- **Problem**
Return the lines below that contain "pretty".
--- START ---
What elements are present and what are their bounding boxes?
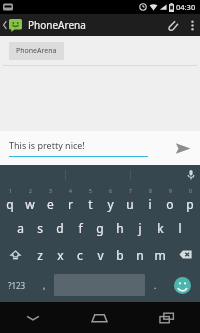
staticText: ?123 (8, 280, 26, 291)
staticText: s (37, 220, 43, 236)
button[interactable]: Navigate up (0, 14, 24, 36)
button[interactable]: a (10, 214, 30, 241)
button[interactable]: 2 (20, 185, 40, 214)
staticText: g (96, 220, 104, 236)
button[interactable]: x (50, 241, 70, 268)
staticText: b (116, 247, 124, 263)
staticText: k (157, 220, 164, 236)
staticText: This is pretty nice! (9, 139, 85, 151)
staticText: PhoneArena (16, 46, 57, 56)
button[interactable]: Hide keyboard (0, 302, 66, 333)
staticText: 3 (49, 188, 52, 195)
button[interactable]: , (34, 268, 54, 302)
button[interactable]: Shift (0, 241, 30, 268)
button[interactable]: l (170, 214, 190, 241)
button[interactable]: Send (166, 131, 200, 165)
staticText: PhoneArena (28, 18, 86, 32)
staticText: , (43, 279, 46, 291)
staticText: 0 (189, 188, 192, 195)
button[interactable]: Home (66, 302, 133, 333)
button[interactable]: c (70, 241, 90, 268)
staticText: e (47, 196, 54, 212)
button[interactable]: j (130, 214, 150, 241)
button[interactable]: 8 (140, 185, 160, 214)
staticText: y (107, 196, 114, 212)
button[interactable]: More options (184, 14, 200, 36)
button[interactable]: b (110, 241, 130, 268)
staticText: l (178, 220, 182, 236)
button[interactable]: 0 (180, 185, 200, 214)
button[interactable]: v (90, 241, 110, 268)
button[interactable]: n (130, 241, 150, 268)
staticText: 5 (89, 188, 92, 195)
button[interactable]: d (50, 214, 70, 241)
staticText: p (186, 196, 194, 212)
staticText: 4 (69, 188, 72, 195)
staticText: h (116, 220, 124, 236)
staticText: w (25, 196, 35, 212)
button[interactable]: Voice input (131, 165, 195, 185)
button[interactable]: 4 (60, 185, 80, 214)
button[interactable]: m (150, 241, 170, 268)
button[interactable]: . (145, 268, 165, 302)
staticText: r (68, 196, 73, 212)
staticText: 6 (109, 188, 112, 195)
button[interactable]: h (110, 214, 130, 241)
staticText: d (56, 220, 64, 236)
button[interactable]: 6 (100, 185, 120, 214)
staticText: o (166, 196, 174, 212)
staticText: 7 (129, 188, 132, 195)
staticText: 04:30 (176, 2, 196, 12)
button[interactable]: Attach (160, 14, 184, 36)
staticText: v (97, 247, 104, 263)
button[interactable]: This is pretty nice! (9, 139, 166, 157)
staticText: 9 (169, 188, 172, 195)
button[interactable]: Recent apps (133, 302, 200, 333)
button[interactable]: 9 (160, 185, 180, 214)
button[interactable]: 1 (0, 185, 20, 214)
button[interactable]: 3 (40, 185, 60, 214)
staticText: 1 (9, 188, 12, 195)
staticText: m (154, 247, 166, 263)
button[interactable]: 5 (80, 185, 100, 214)
staticText: z (37, 247, 43, 263)
staticText: . (154, 279, 157, 291)
button[interactable]: ?123 (0, 268, 34, 302)
button[interactable]: PhoneArena (16, 46, 57, 56)
staticText: x (57, 247, 64, 263)
staticText: f (78, 220, 83, 236)
button[interactable]: s (30, 214, 50, 241)
button[interactable]: 7 (120, 185, 140, 214)
staticText: c (77, 247, 83, 263)
button[interactable]: Backspace (170, 241, 200, 268)
staticText: i (148, 196, 152, 212)
staticText: a (17, 220, 24, 236)
staticText: q (6, 196, 14, 212)
staticText: 2 (29, 188, 32, 195)
button[interactable]: z (30, 241, 50, 268)
staticText: n (136, 247, 144, 263)
staticText: j (138, 220, 142, 236)
staticText: u (126, 196, 134, 212)
button[interactable]: k (150, 214, 170, 241)
button[interactable]: Emoji (165, 268, 200, 302)
button[interactable]: g (90, 214, 110, 241)
staticText: t (88, 196, 93, 212)
button[interactable]: f (70, 214, 90, 241)
staticText: 8 (149, 188, 152, 195)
--- END ---
- **Solution for this exercise**
staticText: This is pretty nice! (9, 139, 85, 151)
button[interactable]: This is pretty nice! (9, 139, 166, 157)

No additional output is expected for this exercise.